Initially there were no boundary fences and Jack split bluegum posts at nearby Hunters Bush – 3 per chain (22 yards) for 80 chains (1 mile), a total of 240 posts.  At first he built himself a whare, where he was joined by his fiancée, later wife Muriel.  To quote Tom’s speech at his 90th birthday party “On her engagement Mum took a train from Auckland to Hamilton, and stayed at the Amadale Hotel in Alma Street.  She then took a train to Eureka Station, from where she walked for 600 metres on a stony road to the Big Drain, where she turned left and walked another mile to Dad’s whare at Lot 2.”

By November 1923, when Tom was born, Jack had built all the farm buildings, including a house, using Pinus radiata from Casey’s Hill near the Hunter Road junction.  Muriel’s share included providing oak furniture for the house.  Electricity arrived after Tom was born.

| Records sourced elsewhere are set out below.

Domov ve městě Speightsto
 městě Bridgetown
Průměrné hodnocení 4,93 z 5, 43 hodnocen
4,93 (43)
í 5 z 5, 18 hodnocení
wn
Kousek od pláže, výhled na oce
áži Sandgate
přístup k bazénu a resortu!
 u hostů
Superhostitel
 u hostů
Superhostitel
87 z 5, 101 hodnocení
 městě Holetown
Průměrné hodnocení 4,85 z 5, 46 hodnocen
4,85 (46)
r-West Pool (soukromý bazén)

The Muir children all attended Eureka School, Tom starting in 1929, Valerie in 1930, Wesley in 1933 and Gladys in 1935.

After leaving school Tom worked on the farm until WWII saw him registered as a Naval Reserve in December 1941.  He was shipped to England and spent the rest of the war overseas.

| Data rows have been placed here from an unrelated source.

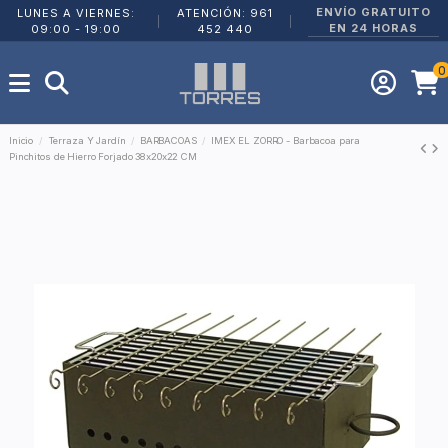
ENVÍO GRATUITO
LUNES A VIERNES:
ATENCIÓN: 961
|
|
EN 24 HORAS
09:00 - 19:00
452 440
0
Inicio
Terraza Y Jardín
BARBACOAS
IMEX EL ZORRO - Barbacoa para
Pinchitos de Hierro Forjado 38x20x22 CM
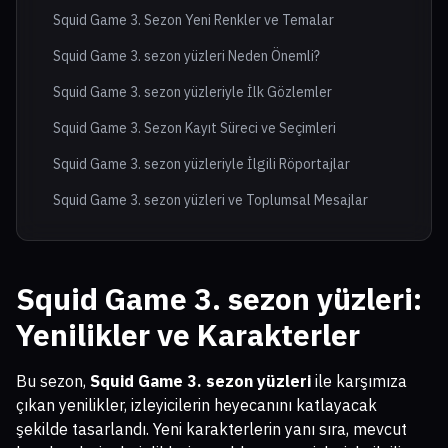
Squid Game 3. Sezon Yeni Renkler ve Temalar
Squid Game 3. sezon yüzleri Neden Önemli?
Squid Game 3. sezon yüzleriyle İlk Gözlemler
Squid Game 3. Sezon Kayıt Süreci ve Seçimleri
Squid Game 3. sezon yüzleriyle İlgili Röportajlar
Squid Game 3. sezon yüzleri ve Toplumsal Mesajlar
Squid Game 3. sezon yüzleri
:
Yenilikler ve Karakterler
Bu sezon,
Squid Game 3. sezon yüzleri
ile karşımıza
çıkan yenilikler, izleyicilerin heyecanını katlayacak
şekilde tasarlandı. Yeni karakterlerin yanı sıra, mevcut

When he returned to New Zealand and was demobbed in 1946, he hoped that he had sufficient farming experience to be given a rehab loan for land.  However, the powers that be were allocating on the basis of how much fighting men had done in the desert, and Tom was turned down, having been in the Navy.  Instead he was offered a place on a course doing carpentry around 1947.  He obviously found his niche in building, because by 1950 he was not only certified, but had also done extra courses which had allowed him first to become a Leading Hand, and then as an Assistant Instructor on the construction of State houses.  He was given membership of the Master Builders Association in 1955.

One of his major works with his own company was building the first part of Wintec, including all the services – a job he was proud of as it was finished ‘on time and under budget’ in 1968.  He completed over 120 large contracts in Hamilton, remodelled a fair section of Victoria Street, and also put up the first commercial building on Te Rapa Straight, on the site where Bunnings is now.

But to return to Eureka, when the first hall at the crossroads of SH26 and Hunter/Eureka Roads was taken down after 54 years, Tom built the second one, which still faithfully serves clubs and events which are held in Eureka.